** Exercise materials follows **
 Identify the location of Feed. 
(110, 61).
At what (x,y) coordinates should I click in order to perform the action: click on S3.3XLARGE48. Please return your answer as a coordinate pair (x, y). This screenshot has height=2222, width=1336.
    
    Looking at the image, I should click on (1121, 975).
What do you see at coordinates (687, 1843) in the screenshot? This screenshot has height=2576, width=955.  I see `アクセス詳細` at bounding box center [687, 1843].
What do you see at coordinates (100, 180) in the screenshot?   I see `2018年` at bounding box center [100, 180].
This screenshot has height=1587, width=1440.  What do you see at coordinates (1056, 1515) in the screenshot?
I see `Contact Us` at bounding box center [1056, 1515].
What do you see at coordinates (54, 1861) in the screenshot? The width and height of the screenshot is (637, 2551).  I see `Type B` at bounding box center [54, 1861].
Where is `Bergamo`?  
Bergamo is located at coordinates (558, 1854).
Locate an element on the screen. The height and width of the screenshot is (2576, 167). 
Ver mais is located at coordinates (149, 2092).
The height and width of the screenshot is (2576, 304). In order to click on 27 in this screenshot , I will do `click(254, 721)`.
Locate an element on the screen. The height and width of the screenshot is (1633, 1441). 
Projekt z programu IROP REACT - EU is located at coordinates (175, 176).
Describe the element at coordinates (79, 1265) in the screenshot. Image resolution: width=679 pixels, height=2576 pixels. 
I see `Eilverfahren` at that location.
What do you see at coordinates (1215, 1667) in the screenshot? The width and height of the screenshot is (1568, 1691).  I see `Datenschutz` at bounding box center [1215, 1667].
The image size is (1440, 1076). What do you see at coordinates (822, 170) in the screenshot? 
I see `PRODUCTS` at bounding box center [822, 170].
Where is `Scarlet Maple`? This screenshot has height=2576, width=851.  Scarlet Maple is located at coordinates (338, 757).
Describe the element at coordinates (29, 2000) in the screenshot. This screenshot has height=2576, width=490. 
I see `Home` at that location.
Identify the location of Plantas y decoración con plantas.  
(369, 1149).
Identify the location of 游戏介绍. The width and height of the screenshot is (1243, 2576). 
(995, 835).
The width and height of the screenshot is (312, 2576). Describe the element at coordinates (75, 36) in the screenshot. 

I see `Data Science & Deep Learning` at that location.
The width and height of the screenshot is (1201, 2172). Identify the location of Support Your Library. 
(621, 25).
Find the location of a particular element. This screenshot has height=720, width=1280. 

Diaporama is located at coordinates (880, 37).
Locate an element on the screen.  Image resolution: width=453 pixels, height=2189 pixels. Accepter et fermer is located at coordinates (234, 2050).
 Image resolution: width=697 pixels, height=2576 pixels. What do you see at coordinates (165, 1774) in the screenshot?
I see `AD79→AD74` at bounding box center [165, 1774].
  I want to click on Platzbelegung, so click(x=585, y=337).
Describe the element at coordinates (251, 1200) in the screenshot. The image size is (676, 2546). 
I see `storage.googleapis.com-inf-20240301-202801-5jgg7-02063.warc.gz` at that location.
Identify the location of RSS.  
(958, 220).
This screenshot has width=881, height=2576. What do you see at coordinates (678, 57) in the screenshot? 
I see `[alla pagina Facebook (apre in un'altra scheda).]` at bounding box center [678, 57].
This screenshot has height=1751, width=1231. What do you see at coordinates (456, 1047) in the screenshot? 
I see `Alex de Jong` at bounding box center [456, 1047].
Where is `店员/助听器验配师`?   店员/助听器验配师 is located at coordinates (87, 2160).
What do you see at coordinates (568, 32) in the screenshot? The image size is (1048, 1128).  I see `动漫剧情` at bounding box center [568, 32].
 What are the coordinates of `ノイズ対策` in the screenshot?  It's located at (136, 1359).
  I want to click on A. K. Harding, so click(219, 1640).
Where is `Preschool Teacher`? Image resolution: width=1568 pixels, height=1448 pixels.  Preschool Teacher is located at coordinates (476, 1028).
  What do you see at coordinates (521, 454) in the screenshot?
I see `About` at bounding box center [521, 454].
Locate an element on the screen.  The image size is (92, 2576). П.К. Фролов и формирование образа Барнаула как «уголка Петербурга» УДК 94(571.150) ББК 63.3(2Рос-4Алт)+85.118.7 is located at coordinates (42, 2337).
** End of Exercise materials **
> [Aim of the exercise] All the records, as written, must be given again.

> [Response]
 Identify the location of Feed. 
(110, 61).
At what (x,y) coordinates should I click in order to perform the action: click on S3.3XLARGE48. Please return your answer as a coordinate pair (x, y). This screenshot has height=2222, width=1336.
    
    Looking at the image, I should click on (1121, 975).
What do you see at coordinates (687, 1843) in the screenshot? This screenshot has height=2576, width=955.  I see `アクセス詳細` at bounding box center [687, 1843].
What do you see at coordinates (100, 180) in the screenshot?   I see `2018年` at bounding box center [100, 180].
This screenshot has height=1587, width=1440.  What do you see at coordinates (1056, 1515) in the screenshot?
I see `Contact Us` at bounding box center [1056, 1515].
What do you see at coordinates (54, 1861) in the screenshot? The width and height of the screenshot is (637, 2551).  I see `Type B` at bounding box center [54, 1861].
Where is `Bergamo`?  
Bergamo is located at coordinates (558, 1854).
Locate an element on the screen. The height and width of the screenshot is (2576, 167). 
Ver mais is located at coordinates (149, 2092).
The height and width of the screenshot is (2576, 304). In order to click on 27 in this screenshot , I will do `click(254, 721)`.
Locate an element on the screen. The height and width of the screenshot is (1633, 1441). 
Projekt z programu IROP REACT - EU is located at coordinates (175, 176).
Describe the element at coordinates (79, 1265) in the screenshot. Image resolution: width=679 pixels, height=2576 pixels. 
I see `Eilverfahren` at that location.
What do you see at coordinates (1215, 1667) in the screenshot? The width and height of the screenshot is (1568, 1691).  I see `Datenschutz` at bounding box center [1215, 1667].
The image size is (1440, 1076). What do you see at coordinates (822, 170) in the screenshot? 
I see `PRODUCTS` at bounding box center [822, 170].
Where is `Scarlet Maple`? This screenshot has height=2576, width=851.  Scarlet Maple is located at coordinates (338, 757).
Describe the element at coordinates (29, 2000) in the screenshot. This screenshot has height=2576, width=490. 
I see `Home` at that location.
Identify the location of Plantas y decoración con plantas.  
(369, 1149).
Identify the location of 游戏介绍. The width and height of the screenshot is (1243, 2576). 
(995, 835).
The width and height of the screenshot is (312, 2576). Describe the element at coordinates (75, 36) in the screenshot. 

I see `Data Science & Deep Learning` at that location.
The width and height of the screenshot is (1201, 2172). Identify the location of Support Your Library. 
(621, 25).
Find the location of a particular element. This screenshot has height=720, width=1280. 

Diaporama is located at coordinates (880, 37).
Locate an element on the screen.  Image resolution: width=453 pixels, height=2189 pixels. Accepter et fermer is located at coordinates (234, 2050).
 Image resolution: width=697 pixels, height=2576 pixels. What do you see at coordinates (165, 1774) in the screenshot?
I see `AD79→AD74` at bounding box center [165, 1774].
  I want to click on Platzbelegung, so click(x=585, y=337).
Describe the element at coordinates (251, 1200) in the screenshot. The image size is (676, 2546). 
I see `storage.googleapis.com-inf-20240301-202801-5jgg7-02063.warc.gz` at that location.
Identify the location of RSS.  
(958, 220).
This screenshot has width=881, height=2576. What do you see at coordinates (678, 57) in the screenshot? 
I see `[alla pagina Facebook (apre in un'altra scheda).]` at bounding box center [678, 57].
This screenshot has height=1751, width=1231. What do you see at coordinates (456, 1047) in the screenshot? 
I see `Alex de Jong` at bounding box center [456, 1047].
Where is `店员/助听器验配师`?   店员/助听器验配师 is located at coordinates (87, 2160).
What do you see at coordinates (568, 32) in the screenshot? The image size is (1048, 1128).  I see `动漫剧情` at bounding box center [568, 32].
 What are the coordinates of `ノイズ対策` in the screenshot?  It's located at (136, 1359).
  I want to click on A. K. Harding, so click(219, 1640).
Where is `Preschool Teacher`? Image resolution: width=1568 pixels, height=1448 pixels.  Preschool Teacher is located at coordinates (476, 1028).
  What do you see at coordinates (521, 454) in the screenshot?
I see `About` at bounding box center [521, 454].
Locate an element on the screen.  The image size is (92, 2576). П.К. Фролов и формирование образа Барнаула как «уголка Петербурга» УДК 94(571.150) ББК 63.3(2Рос-4Алт)+85.118.7 is located at coordinates (42, 2337).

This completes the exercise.